- [What needs to be done]:
When the line containing "pouvait brasser un" appears in the entries below, begin printing there and stop after the line containing "large public, ce"; print each of those lines exactly and no other line.

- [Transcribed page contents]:
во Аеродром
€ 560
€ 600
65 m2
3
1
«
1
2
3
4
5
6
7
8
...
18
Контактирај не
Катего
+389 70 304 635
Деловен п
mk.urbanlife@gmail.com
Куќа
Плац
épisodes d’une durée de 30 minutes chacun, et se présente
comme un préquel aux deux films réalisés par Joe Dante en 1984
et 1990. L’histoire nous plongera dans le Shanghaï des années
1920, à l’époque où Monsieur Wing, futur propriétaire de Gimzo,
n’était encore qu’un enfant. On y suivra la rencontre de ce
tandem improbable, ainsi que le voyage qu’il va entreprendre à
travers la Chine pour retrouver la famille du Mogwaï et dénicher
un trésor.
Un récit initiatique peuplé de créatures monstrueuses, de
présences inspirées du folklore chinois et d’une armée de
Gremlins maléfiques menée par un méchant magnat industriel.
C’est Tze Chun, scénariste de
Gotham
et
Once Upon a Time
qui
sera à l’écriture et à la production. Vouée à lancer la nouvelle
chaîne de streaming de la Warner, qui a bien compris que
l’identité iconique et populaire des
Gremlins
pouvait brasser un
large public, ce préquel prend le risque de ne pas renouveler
--
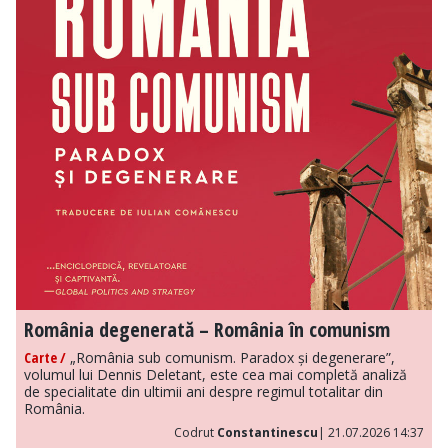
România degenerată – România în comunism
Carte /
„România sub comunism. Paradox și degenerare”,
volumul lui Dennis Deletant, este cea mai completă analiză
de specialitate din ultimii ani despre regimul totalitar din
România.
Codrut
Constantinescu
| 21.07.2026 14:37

- [Solution below]:
pouvait brasser un
large public, ce préquel prend le risque de ne pas renouveler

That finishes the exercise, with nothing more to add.